Secondly, it should be hard to press an emergency stop button for a train (not for a power tool, where it should be very easy). Emergency stop causes extreme discomfort for all passengers because it jams the brakes on hard, and requires the driver to go and find the problem, wasting everyone's time. So it should be somewhat out of the way, and require a firm push or pull to activate. The stop button on those trains looked like it could be brushed against accidentally.

Nasty Template Editor

Eurgh, crappy editor. Oh well, I've always got TextPad.
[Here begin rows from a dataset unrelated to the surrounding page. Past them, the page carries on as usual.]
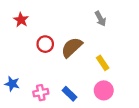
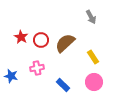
red star: (21, 20) -> (21, 37), moved
pink cross: (41, 93) -> (37, 68), moved

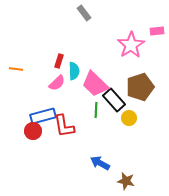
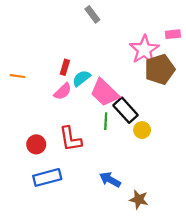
cyan semicircle: (74, 71) -> (81, 78), turned -126
brown pentagon: (140, 87) -> (160, 69), moved
blue rectangle: (43, 116) -> (47, 177), moved

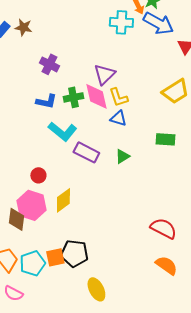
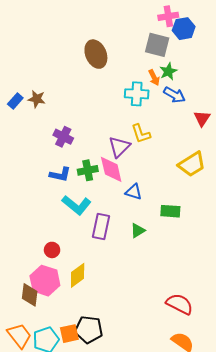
blue arrow: (158, 23) -> (174, 95), size x0.7
yellow L-shape: (118, 97) -> (141, 134), moved
green rectangle: (165, 139) -> (170, 211), moved
purple rectangle: (86, 152) -> (101, 226), turned 75

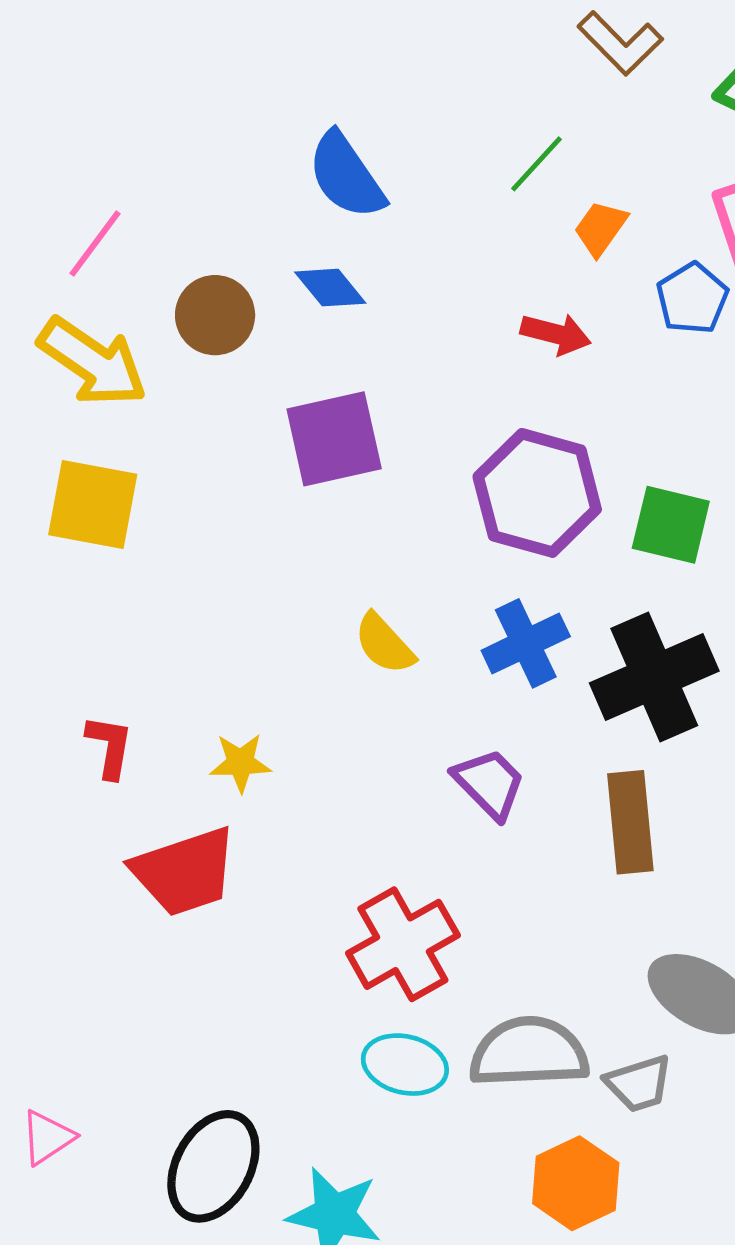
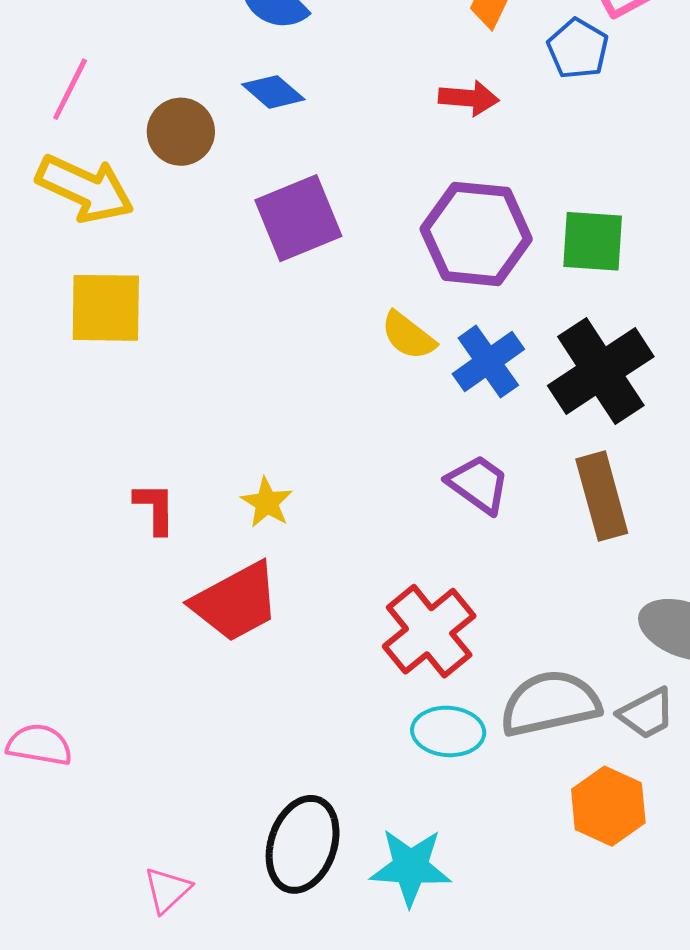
yellow semicircle: (384, 644) -> (408, 336), moved
yellow star: (240, 763) -> (267, 503), turned -30
pink triangle: (47, 1137) -> (167, 890), moved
I wonder if I can write plugins for TextPad?

I'll sort out a decent colour scheme (OK, a colour scheme) at some point.

Lessee, what's in Settings... No English (United Kingdom)???

This is (not) broken

Whoo, might as well start somewhere.

So I found a link to This Is Broken from Brad Abrams’ blog (one of my regular reads, we'll try OPML out later to update links). Having a bit of a read, I found this article on software errors.

I suppose this is my field ;-)

I think what's happening here is that a Windows API call has failed. Most Windows APIs return a BOOL, that is, non-zero if succeeded, zero if failed. To get extended error information, you add a call to GetLastError. You can FormatMessage to get a human-readable version of the error.

In this case, GetLastError has returned ERROR_SUCCESS (0), which in English locales becomes “The operation completed successfully.”

There are two possible reasons for this that I can think of: either the API didn't call SetLastError when it failed, or the programmer called another API which called SetLastError with 0 (which it shouldn't, but there are some APIs that do) between the failed API and the call to GetLastError.

Windows 9x and Me don't always call SetLastError when things fail, so you tend to see this more on those platforms. Windows XP family (I'm not going to type NT/2000/XP/Server 2003 every time) operating systems are better at setting the error code.

Conclusion: might be Macromedia’s fault; might be Microsoft’s.